In grappling with what to say about someone who so profoundly shaped the trajectory of the discipline and my life, a number of us thought about Michael doggedly asking us to organize our thoughts in 2×2 tables. Reactions from my fellow panelists ranged from “I never figured out how to do that” to feelings of profound comfort as order is imposed on a large data set of Michael anecdotes. I fall into the latter category. I am going to take seriously Michael’s conference title—Conversations with Burawoy: Power, Pedagogy and Practice—and try to organize a small fraction of the many conversations I have had both in person and in my head with Michael over 23 years into a 2×2. Imagine a 2×2 table and put power and practice 1 in the top two quadrants and pedagogy and practice 2 in the bottom two. I am going to use this 2×2 table to talk about how Michael’s obsession with analyzing power and his dedication to pedagogy have influenced two practices in my professional and personal life. Practice 1 is about power and my approach to public talks on Russia’s war on Ukraine also connected to a book project with my fellow Berkeley cohort member Smitha Radhakrishnan and Practice 2 involves applying lessons from Michael about pedagogy to teaching my local public elementary school about gender identity in the hopes that they more fully include my nonbinary 9-year-old and other gender nonconforming kids.

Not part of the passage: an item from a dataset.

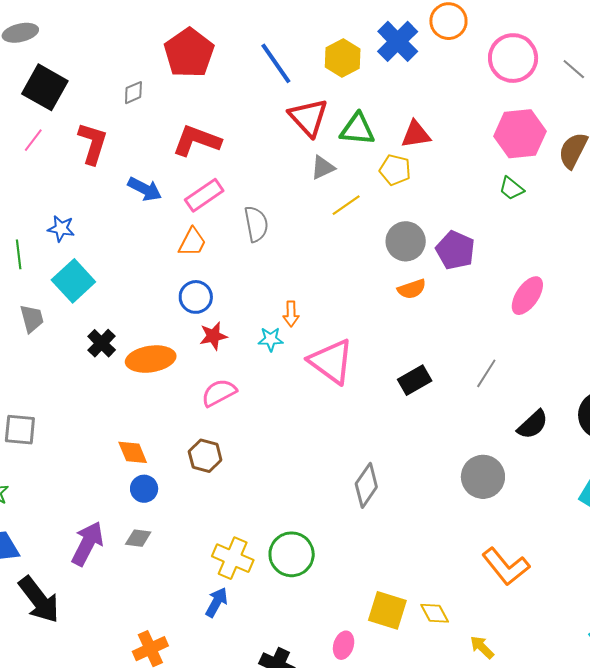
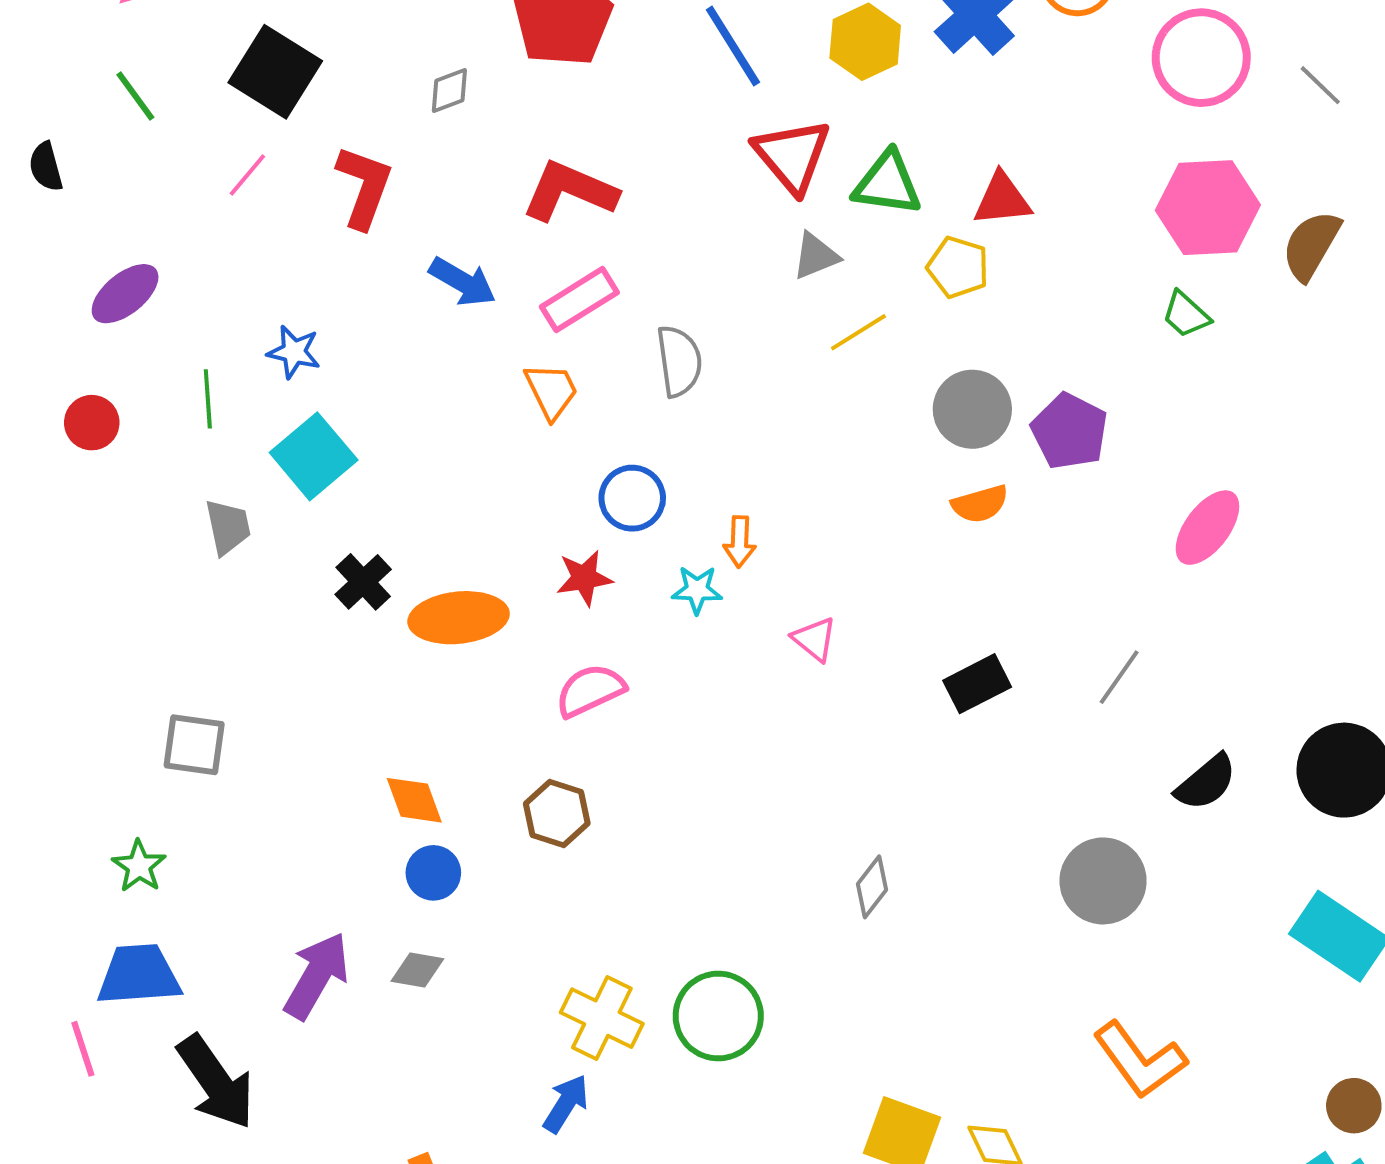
orange trapezoid: (192, 242) -> (551, 391), turned -56
blue circle: (196, 297) -> (632, 498), moved
pink triangle: (331, 361) -> (814, 639), size x0.5
gray diamond: (366, 485) -> (872, 887), size x0.7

Power and Practice 1, the top two quadrants of the 2×2. Although Michael is not himself a feminist theorist, I do not think it strange that many of his students are because Michael so relentlessly analyzes power, urging ethnographers to map the “terrain of contestation” along various vectors of power. This is also unsurprising because Michael has invited a diverse group of thinkers to his intellectual table. My invitation was out of pity, I am pretty sure. I am an immigrant daughter, the first in my family to graduate from middle school. Although I felt I had found my people when I got to college, I knew I had bitten off more than I could chew when I arrived at Berkeley. I must have looked that lost wandering Barrows Hall in my first semester because Michael walked up to me in the hallway and said, “You. Put your name on my door once a week.” And so I did…most weeks for a decade! In Michael’s office hours, I found my footing. Out of those conversations came a book about how migrant grandmothers were building post-Soviet Ukraine transnationally and carrying that new nation on their shoulders. Just as I decided no one inside or out of the academy cared about Ukraine or the entire former Soviet Union, for that matter, besides me and Michael, Russia invaded Ukraine. Suddenly, everyone was searching for folks who knew anything about Ukraine, and they were sure that gender does not matter when the bombs are dropping. But I’m a Burawoy student. We think about power. Gender is a vector of power that helps us understand the “terrain of contestation” and what is at stake in this war. In fact, Smitha and I have a book coming out in August, modestly titled The Gender Order of Neoliberalism, that thinks of Russia’s war as one consequence of neoliberalism’s gender order. It is a truly Berkeley sociology-Michael-and-Raka project, a result of being asked to learn a region well and then link it to other regions by tracing intersecting vectors of power.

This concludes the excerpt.